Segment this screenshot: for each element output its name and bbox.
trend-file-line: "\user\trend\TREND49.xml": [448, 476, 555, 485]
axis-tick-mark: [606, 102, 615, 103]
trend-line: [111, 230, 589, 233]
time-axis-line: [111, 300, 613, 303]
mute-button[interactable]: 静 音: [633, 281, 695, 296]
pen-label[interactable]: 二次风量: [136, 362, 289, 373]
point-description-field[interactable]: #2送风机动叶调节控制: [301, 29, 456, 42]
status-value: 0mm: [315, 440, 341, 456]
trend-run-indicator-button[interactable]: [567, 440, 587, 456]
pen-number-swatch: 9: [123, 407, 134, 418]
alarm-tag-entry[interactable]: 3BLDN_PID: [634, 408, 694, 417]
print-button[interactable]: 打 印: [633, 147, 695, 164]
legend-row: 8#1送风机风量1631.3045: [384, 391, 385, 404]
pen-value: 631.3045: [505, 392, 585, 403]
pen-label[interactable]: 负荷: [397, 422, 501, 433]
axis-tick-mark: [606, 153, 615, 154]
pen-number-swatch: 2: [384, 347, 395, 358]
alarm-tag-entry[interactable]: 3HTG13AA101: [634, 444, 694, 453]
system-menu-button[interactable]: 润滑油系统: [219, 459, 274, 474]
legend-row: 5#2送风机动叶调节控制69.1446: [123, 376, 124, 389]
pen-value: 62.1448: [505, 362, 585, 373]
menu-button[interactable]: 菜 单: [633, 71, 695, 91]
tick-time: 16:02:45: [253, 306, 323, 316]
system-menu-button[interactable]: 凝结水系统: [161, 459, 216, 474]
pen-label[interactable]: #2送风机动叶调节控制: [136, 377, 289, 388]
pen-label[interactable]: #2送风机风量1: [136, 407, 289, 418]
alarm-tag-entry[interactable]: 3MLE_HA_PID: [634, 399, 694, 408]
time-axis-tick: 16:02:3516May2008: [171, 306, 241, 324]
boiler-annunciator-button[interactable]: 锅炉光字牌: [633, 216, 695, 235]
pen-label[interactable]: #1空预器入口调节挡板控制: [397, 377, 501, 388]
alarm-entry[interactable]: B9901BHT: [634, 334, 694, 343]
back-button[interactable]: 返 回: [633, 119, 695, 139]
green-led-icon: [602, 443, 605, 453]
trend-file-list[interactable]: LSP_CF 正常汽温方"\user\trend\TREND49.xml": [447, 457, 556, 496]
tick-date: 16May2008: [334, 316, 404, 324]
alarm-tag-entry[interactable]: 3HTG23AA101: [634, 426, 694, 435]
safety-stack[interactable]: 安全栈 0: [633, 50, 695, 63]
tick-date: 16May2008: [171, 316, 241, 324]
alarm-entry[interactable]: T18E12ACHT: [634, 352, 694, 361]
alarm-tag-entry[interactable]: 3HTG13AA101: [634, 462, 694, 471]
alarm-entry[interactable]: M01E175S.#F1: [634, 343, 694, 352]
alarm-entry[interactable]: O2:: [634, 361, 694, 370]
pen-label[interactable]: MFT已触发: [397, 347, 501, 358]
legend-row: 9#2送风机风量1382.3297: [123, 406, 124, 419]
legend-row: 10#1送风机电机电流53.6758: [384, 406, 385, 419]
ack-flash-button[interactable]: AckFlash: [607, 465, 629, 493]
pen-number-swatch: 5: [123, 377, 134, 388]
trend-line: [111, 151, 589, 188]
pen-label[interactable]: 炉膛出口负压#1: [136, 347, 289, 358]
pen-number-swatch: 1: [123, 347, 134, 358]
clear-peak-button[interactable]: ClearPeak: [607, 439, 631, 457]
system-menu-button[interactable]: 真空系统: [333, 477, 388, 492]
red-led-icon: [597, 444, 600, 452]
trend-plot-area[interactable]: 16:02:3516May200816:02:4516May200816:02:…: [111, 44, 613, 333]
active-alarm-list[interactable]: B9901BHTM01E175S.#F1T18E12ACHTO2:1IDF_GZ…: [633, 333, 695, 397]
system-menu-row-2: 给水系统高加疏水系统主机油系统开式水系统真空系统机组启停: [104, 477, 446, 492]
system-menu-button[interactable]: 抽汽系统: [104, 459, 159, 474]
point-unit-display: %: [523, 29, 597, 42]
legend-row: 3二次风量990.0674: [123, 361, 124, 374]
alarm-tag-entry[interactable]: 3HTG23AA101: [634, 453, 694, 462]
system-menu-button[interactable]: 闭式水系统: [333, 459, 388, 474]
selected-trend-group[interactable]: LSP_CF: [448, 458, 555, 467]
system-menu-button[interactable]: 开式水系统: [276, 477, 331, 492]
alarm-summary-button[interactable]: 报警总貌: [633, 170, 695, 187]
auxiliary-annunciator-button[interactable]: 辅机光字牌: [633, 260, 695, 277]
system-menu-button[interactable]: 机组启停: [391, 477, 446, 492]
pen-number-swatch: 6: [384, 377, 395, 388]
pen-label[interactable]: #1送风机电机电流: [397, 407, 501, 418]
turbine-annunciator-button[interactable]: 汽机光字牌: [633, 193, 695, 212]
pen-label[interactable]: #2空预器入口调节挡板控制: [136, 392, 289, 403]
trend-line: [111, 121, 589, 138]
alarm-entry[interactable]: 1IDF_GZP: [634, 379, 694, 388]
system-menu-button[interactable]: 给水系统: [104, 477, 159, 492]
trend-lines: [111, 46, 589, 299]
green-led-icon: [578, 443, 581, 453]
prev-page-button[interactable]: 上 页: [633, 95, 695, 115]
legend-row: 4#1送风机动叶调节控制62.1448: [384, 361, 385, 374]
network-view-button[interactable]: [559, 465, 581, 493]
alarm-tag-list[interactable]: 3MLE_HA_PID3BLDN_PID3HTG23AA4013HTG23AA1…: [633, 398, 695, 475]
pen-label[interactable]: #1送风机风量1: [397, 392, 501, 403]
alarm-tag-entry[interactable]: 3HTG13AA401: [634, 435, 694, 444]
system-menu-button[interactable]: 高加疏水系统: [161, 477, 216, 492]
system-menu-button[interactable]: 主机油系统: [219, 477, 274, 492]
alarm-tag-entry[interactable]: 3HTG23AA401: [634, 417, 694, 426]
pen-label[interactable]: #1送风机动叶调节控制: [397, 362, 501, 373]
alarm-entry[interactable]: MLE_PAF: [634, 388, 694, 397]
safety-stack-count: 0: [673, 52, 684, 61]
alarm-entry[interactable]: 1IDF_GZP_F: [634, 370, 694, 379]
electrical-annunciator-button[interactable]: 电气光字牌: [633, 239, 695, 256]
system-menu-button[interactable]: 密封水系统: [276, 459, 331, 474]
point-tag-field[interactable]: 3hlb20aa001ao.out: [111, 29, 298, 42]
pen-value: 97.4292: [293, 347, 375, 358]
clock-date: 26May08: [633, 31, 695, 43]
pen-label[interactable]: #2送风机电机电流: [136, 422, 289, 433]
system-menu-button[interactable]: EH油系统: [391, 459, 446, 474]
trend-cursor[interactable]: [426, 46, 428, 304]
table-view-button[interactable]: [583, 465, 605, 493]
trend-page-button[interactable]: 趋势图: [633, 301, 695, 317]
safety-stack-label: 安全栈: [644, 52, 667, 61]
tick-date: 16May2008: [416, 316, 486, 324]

* * *

Task:
So that nothing is lost, please reproduce each entry exactly as written.

Exercise response:
Segment this screenshot: for each element output its name and bbox.
trend-file-line: "\user\trend\TREND49.xml": [448, 476, 555, 485]
axis-tick-mark: [606, 102, 615, 103]
trend-line: [111, 230, 589, 233]
time-axis-line: [111, 300, 613, 303]
mute-button[interactable]: 静 音: [633, 281, 695, 296]
pen-label[interactable]: 二次风量: [136, 362, 289, 373]
point-description-field[interactable]: #2送风机动叶调节控制: [301, 29, 456, 42]
status-value: 0mm: [315, 440, 341, 456]
trend-run-indicator-button[interactable]: [567, 440, 587, 456]
pen-number-swatch: 9: [123, 407, 134, 418]
alarm-tag-entry[interactable]: 3BLDN_PID: [634, 408, 694, 417]
print-button[interactable]: 打 印: [633, 147, 695, 164]
legend-row: 8#1送风机风量1631.3045: [384, 391, 385, 404]
pen-value: 631.3045: [505, 392, 585, 403]
pen-label[interactable]: 负荷: [397, 422, 501, 433]
axis-tick-mark: [606, 153, 615, 154]
pen-number-swatch: 2: [384, 347, 395, 358]
alarm-tag-entry[interactable]: 3HTG13AA101: [634, 444, 694, 453]
system-menu-button[interactable]: 润滑油系统: [219, 459, 274, 474]
legend-row: 5#2送风机动叶调节控制69.1446: [123, 376, 124, 389]
pen-value: 62.1448: [505, 362, 585, 373]
menu-button[interactable]: 菜 单: [633, 71, 695, 91]
tick-time: 16:02:45: [253, 306, 323, 316]
system-menu-button[interactable]: 凝结水系统: [161, 459, 216, 474]
pen-label[interactable]: #2送风机动叶调节控制: [136, 377, 289, 388]
pen-label[interactable]: #2送风机风量1: [136, 407, 289, 418]
alarm-tag-entry[interactable]: 3MLE_HA_PID: [634, 399, 694, 408]
time-axis-tick: 16:02:3516May2008: [171, 306, 241, 324]
boiler-annunciator-button[interactable]: 锅炉光字牌: [633, 216, 695, 235]
pen-label[interactable]: #1空预器入口调节挡板控制: [397, 377, 501, 388]
alarm-entry[interactable]: B9901BHT: [634, 334, 694, 343]
back-button[interactable]: 返 回: [633, 119, 695, 139]
green-led-icon: [602, 443, 605, 453]
trend-file-list[interactable]: LSP_CF 正常汽温方"\user\trend\TREND49.xml": [447, 457, 556, 496]
tick-date: 16May2008: [334, 316, 404, 324]
alarm-tag-entry[interactable]: 3HTG23AA101: [634, 426, 694, 435]
safety-stack[interactable]: 安全栈 0: [633, 50, 695, 63]
tick-date: 16May2008: [171, 316, 241, 324]
alarm-entry[interactable]: T18E12ACHT: [634, 352, 694, 361]
alarm-tag-entry[interactable]: 3HTG13AA101: [634, 462, 694, 471]
alarm-entry[interactable]: M01E175S.#F1: [634, 343, 694, 352]
alarm-entry[interactable]: O2:: [634, 361, 694, 370]
pen-label[interactable]: MFT已触发: [397, 347, 501, 358]
legend-row: 9#2送风机风量1382.3297: [123, 406, 124, 419]
legend-row: 10#1送风机电机电流53.6758: [384, 406, 385, 419]
ack-flash-button[interactable]: AckFlash: [607, 465, 629, 493]
pen-number-swatch: 5: [123, 377, 134, 388]
trend-line: [111, 151, 589, 188]
pen-label[interactable]: 炉膛出口负压#1: [136, 347, 289, 358]
pen-number-swatch: 1: [123, 347, 134, 358]
clear-peak-button[interactable]: ClearPeak: [607, 439, 631, 457]
system-menu-button[interactable]: 真空系统: [333, 477, 388, 492]
red-led-icon: [597, 444, 600, 452]
trend-plot-area[interactable]: 16:02:3516May200816:02:4516May200816:02:…: [111, 44, 613, 333]
active-alarm-list[interactable]: B9901BHTM01E175S.#F1T18E12ACHTO2:1IDF_GZ…: [633, 333, 695, 397]
system-menu-row-2: 给水系统高加疏水系统主机油系统开式水系统真空系统机组启停: [104, 477, 446, 492]
system-menu-button[interactable]: 抽汽系统: [104, 459, 159, 474]
point-unit-display: %: [523, 29, 597, 42]
legend-row: 3二次风量990.0674: [123, 361, 124, 374]
alarm-tag-entry[interactable]: 3HTG23AA101: [634, 453, 694, 462]
system-menu-button[interactable]: 闭式水系统: [333, 459, 388, 474]
selected-trend-group[interactable]: LSP_CF: [448, 458, 555, 467]
system-menu-button[interactable]: 开式水系统: [276, 477, 331, 492]
alarm-summary-button[interactable]: 报警总貌: [633, 170, 695, 187]
auxiliary-annunciator-button[interactable]: 辅机光字牌: [633, 260, 695, 277]
system-menu-button[interactable]: 机组启停: [391, 477, 446, 492]
pen-number-swatch: 6: [384, 377, 395, 388]
pen-label[interactable]: #1送风机电机电流: [397, 407, 501, 418]
turbine-annunciator-button[interactable]: 汽机光字牌: [633, 193, 695, 212]
pen-label[interactable]: #2空预器入口调节挡板控制: [136, 392, 289, 403]
trend-line: [111, 121, 589, 138]
alarm-entry[interactable]: 1IDF_GZP: [634, 379, 694, 388]
system-menu-button[interactable]: 给水系统: [104, 477, 159, 492]
trend-lines: [111, 46, 589, 299]
green-led-icon: [578, 443, 581, 453]
prev-page-button[interactable]: 上 页: [633, 95, 695, 115]
legend-row: 4#1送风机动叶调节控制62.1448: [384, 361, 385, 374]
network-view-button[interactable]: [559, 465, 581, 493]
alarm-tag-list[interactable]: 3MLE_HA_PID3BLDN_PID3HTG23AA4013HTG23AA1…: [633, 398, 695, 475]
pen-label[interactable]: #1送风机风量1: [397, 392, 501, 403]
alarm-tag-entry[interactable]: 3HTG13AA401: [634, 435, 694, 444]
system-menu-button[interactable]: 高加疏水系统: [161, 477, 216, 492]
system-menu-button[interactable]: 主机油系统: [219, 477, 274, 492]
alarm-tag-entry[interactable]: 3HTG23AA401: [634, 417, 694, 426]
pen-label[interactable]: #1送风机动叶调节控制: [397, 362, 501, 373]
alarm-entry[interactable]: MLE_PAF: [634, 388, 694, 397]
safety-stack-count: 0: [673, 52, 684, 61]
alarm-entry[interactable]: 1IDF_GZP_F: [634, 370, 694, 379]
electrical-annunciator-button[interactable]: 电气光字牌: [633, 239, 695, 256]
system-menu-button[interactable]: 密封水系统: [276, 459, 331, 474]
point-tag-field[interactable]: 3hlb20aa001ao.out: [111, 29, 298, 42]
pen-value: 97.4292: [293, 347, 375, 358]
clock-date: 26May08: [633, 31, 695, 43]
pen-label[interactable]: #2送风机电机电流: [136, 422, 289, 433]
system-menu-button[interactable]: EH油系统: [391, 459, 446, 474]
trend-cursor[interactable]: [426, 46, 428, 304]
table-view-button[interactable]: [583, 465, 605, 493]
trend-page-button[interactable]: 趋势图: [633, 301, 695, 317]
safety-stack-label: 安全栈: [644, 52, 667, 61]
tick-date: 16May2008: [416, 316, 486, 324]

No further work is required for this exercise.